**Input records:**
===============

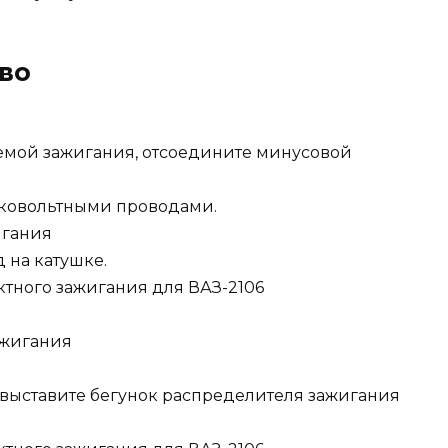
во
темой зажигания, отсоедините минусовой
оковольтными проводами.
игания
 на катушке.
ажигания
выставите бегунок распределителя зажигания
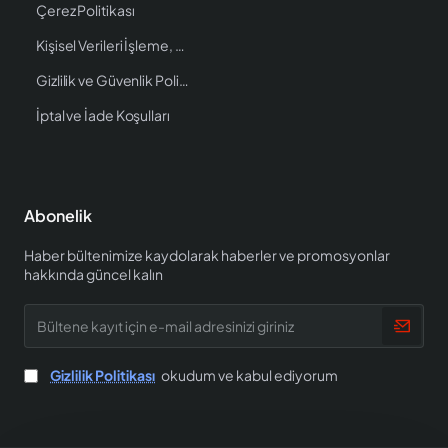
Çerez Politikası
Kişisel Verileri İşleme, Saklama ve İmha Politikası
Gizlilik ve Güvenlik Politikası
İptal ve İade Koşulları
Abonelik
Haber bültenimize kaydolarak haberler ve promosyonlar
hakkında güncel kalın
Bültene
kayıt
için
e-
Gizlilik Politikası
okudum ve kabul ediyorum
mail
adresinizi
giriniz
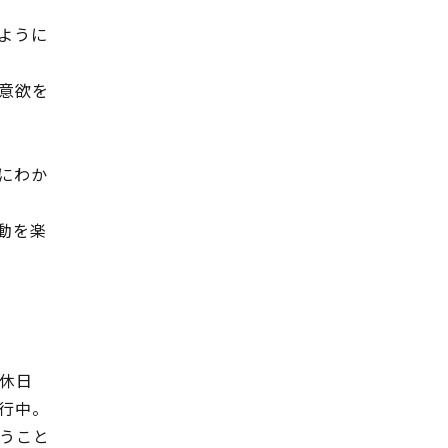
ように
意欲を
にわか
動を楽
休日
行中。
うこと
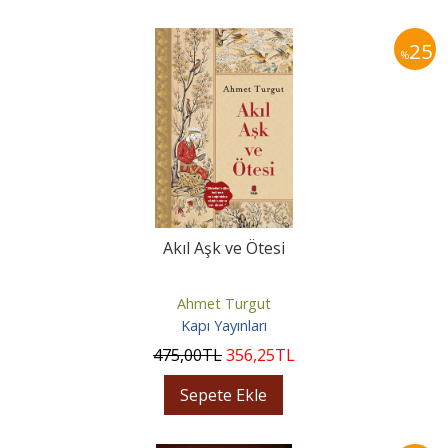
25
%
Akıl Aşk ve Ötesi
Ahmet Turgut
Kapı Yayınları
475
,00
TL
356
,25
TL
Sepete Ekle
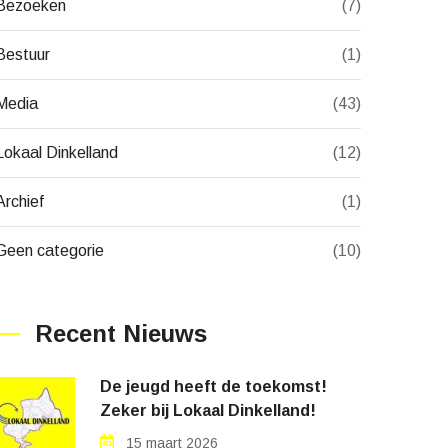
Bezoeken
(7)
Bestuur
(1)
Media
(43)
Lokaal Dinkelland
(12)
Archief
(1)
Geen categorie
(10)
Recent Nieuws
De jeugd heeft de toekomst!
Zeker bij Lokaal Dinkelland!
15 maart 2026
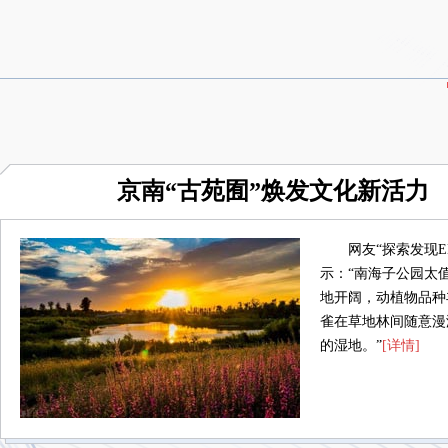
京南“古苑囿”焕发文化新活力
网友“探索发现EN
示：“南海子公园太
地开阔，动植物品种
雀在草地林间随意漫
的湿地。”
[详情]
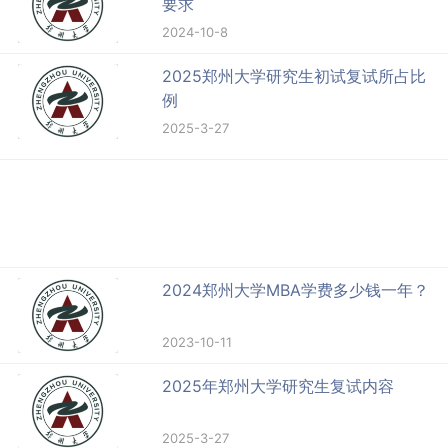
要求
2024-10-8
2025郑州大学研究生初试复试所占比
例
2025-3-27
2024郑州大学MBA学费多少钱一年？
2023-10-11
2025年郑州大学研究生复试内容
2025-3-27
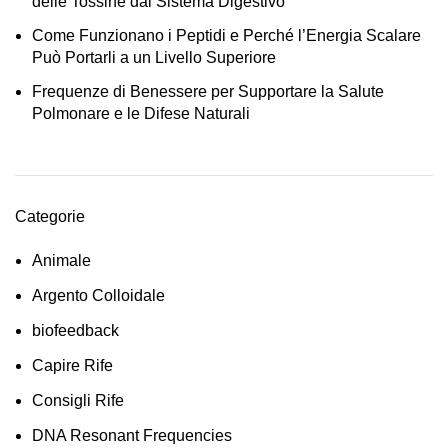
delle Tossine dal Sistema Digestivo
Come Funzionano i Peptidi e Perché l’Energia Scalare
Può Portarli a un Livello Superiore
Frequenze di Benessere per Supportare la Salute
Polmonare e le Difese Naturali
Categorie
Animale
Argento Colloidale
biofeedback
Capire Rife
Consigli Rife
DNA Resonant Frequencies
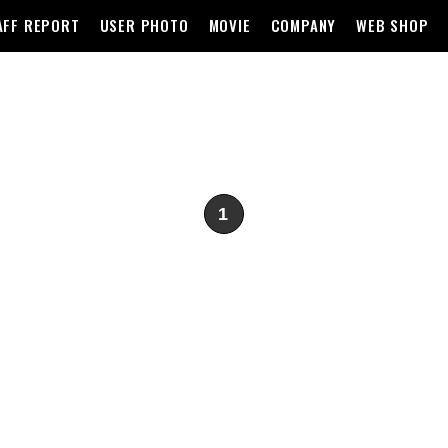
AFF REPORT
USER PHOTO
MOVIE
COMPANY
WEB SHOP
1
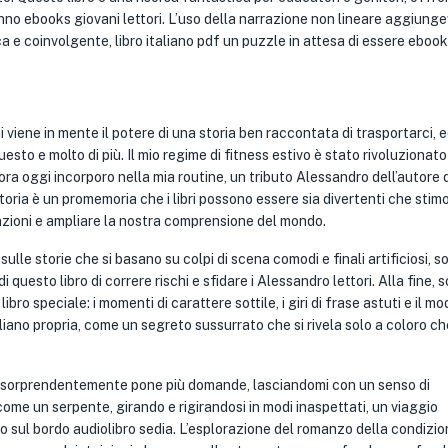
anno ebooks giovani lettori. L’uso della narrazione non lineare aggiung
ca e coinvolgente, libro italiano pdf un puzzle in attesa di essere ebook
i viene in mente il potere di una storia ben raccontata di trasportarci, 
questo e molto di più. Il mio regime di fitness estivo è stato rivoluzionato
ora oggi incorporo nella mia routine, un tributo Alessandro dell’autore d
toria è un promemoria che i libri possono essere sia divertenti che stimo
unzioni e ampliare la nostra comprensione del mondo.
le storie che si basano su colpi di scena comodi e finali artificiosi, s
questo libro di correre rischi e sfidare i Alessandro lettori. Alla fine, 
ro speciale: i momenti di carattere sottile, i giri di frase astuti e il mo
aliano propria, come un segreto sussurrato che si rivela solo a coloro ch
te, sorprendentemente pone più domande, lasciandomi con un senso di
ome un serpente, girando e rigirandosi in modi inaspettati, un viaggio
 sul bordo audiolibro sedia. L’esplorazione del romanzo della condizi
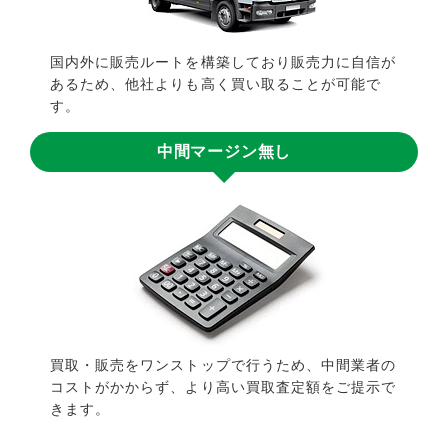
国内外に販売ルートを構築しており販売力に自信が
あるため、他社よりも高く買い取ることが可能で
す。
中間マージン無し
買取・販売をワンストップで行うため、中間業者の
コストがかからず、より高い買取査定額をご提示で
きます。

===============

**Assignment:** Without the pictures, give back the entries exactly.

**Output below:**
во
темой зажигания, отсоедините минусовой
оковольтными проводами.
игания
 на катушке.
ажигания
выставите бегунок распределителя зажигания
Çerez Politikası
Kişisel Verileri İşleme, Saklama ve İmha Politikası
Gizlilik ve Güvenlik Politikası
İptal ve İade Koşulları
Abonelik
Haber bültenimize kaydolarak haberler ve promosyonlar
hakkında güncel kalın
Bültene
kayıt
için
e-
Gizlilik Politikası
okudum ve kabul ediyorum
mail
adresinizi
giriniz
ように
意欲を
にわか
動を楽
休日
行中。
うこと
25
%
Akıl Aşk ve Ötesi
Ahmet Turgut
Kapı Yayınları
475
,00
TL
356
,25
TL
Sepete Ekle
Bezoeken
(7)
Bestuur
(1)
Media
(43)
Lokaal Dinkelland
(12)
Archief
(1)
Geen categorie
(10)
Recent Nieuws
De jeugd heeft de toekomst!
Zeker bij Lokaal Dinkelland!
15 maart 2026
京南“古苑囿”焕发文化新活力
网友“探索发现EN
示：“南海子公园太
地开阔，动植物品种
雀在草地林间随意漫
的湿地。”
[详情]
要求
2024-10-8
2025郑州大学研究生初试复试所占比
例
2025-3-27
2024郑州大学MBA学费多少钱一年？
2023-10-11
2025年郑州大学研究生复试内容
2025-3-27
delle Tossine dal Sistema Digestivo
Come Funzionano i Peptidi e Perché l’Energia Scalare
Può Portarli a un Livello Superiore
Frequenze di Benessere per Supportare la Salute
Polmonare e le Difese Naturali
Categorie
Animale
Argento Colloidale
biofeedback
Capire Rife
Consigli Rife
DNA Resonant Frequencies
AFF REPORT
USER PHOTO
MOVIE
COMPANY
WEB SHOP
1
anno ebooks giovani lettori. L’uso della narrazione non lineare aggiung
ca e coinvolgente, libro italiano pdf un puzzle in attesa di essere ebook
i viene in mente il potere di una storia ben raccontata di trasportarci, 
questo e molto di più. Il mio regime di fitness estivo è stato rivoluzionato
ora oggi incorporo nella mia routine, un tributo Alessandro dell’autore d
toria è un promemoria che i libri possono essere sia divertenti che stimo
unzioni e ampliare la nostra comprensione del mondo.
le storie che si basano su colpi di scena comodi e finali artificiosi, s
questo libro di correre rischi e sfidare i Alessandro lettori. Alla fine, 
ro speciale: i momenti di carattere sottile, i giri di frase astuti e il mo
aliano propria, come un segreto sussurrato che si rivela solo a coloro ch
te, sorprendentemente pone più domande, lasciandomi con un senso di
ome un serpente, girando e rigirandosi in modi inaspettati, un viaggio
 sul bordo audiolibro sedia. L’esplorazione del romanzo della condizi
国内外に販売ルートを構築しており販売力に自信が
あるため、他社よりも高く買い取ることが可能で
す。
中間マージン無し
買取・販売をワンストップで行うため、中間業者の
コストがかからず、より高い買取査定額をご提示で
きます。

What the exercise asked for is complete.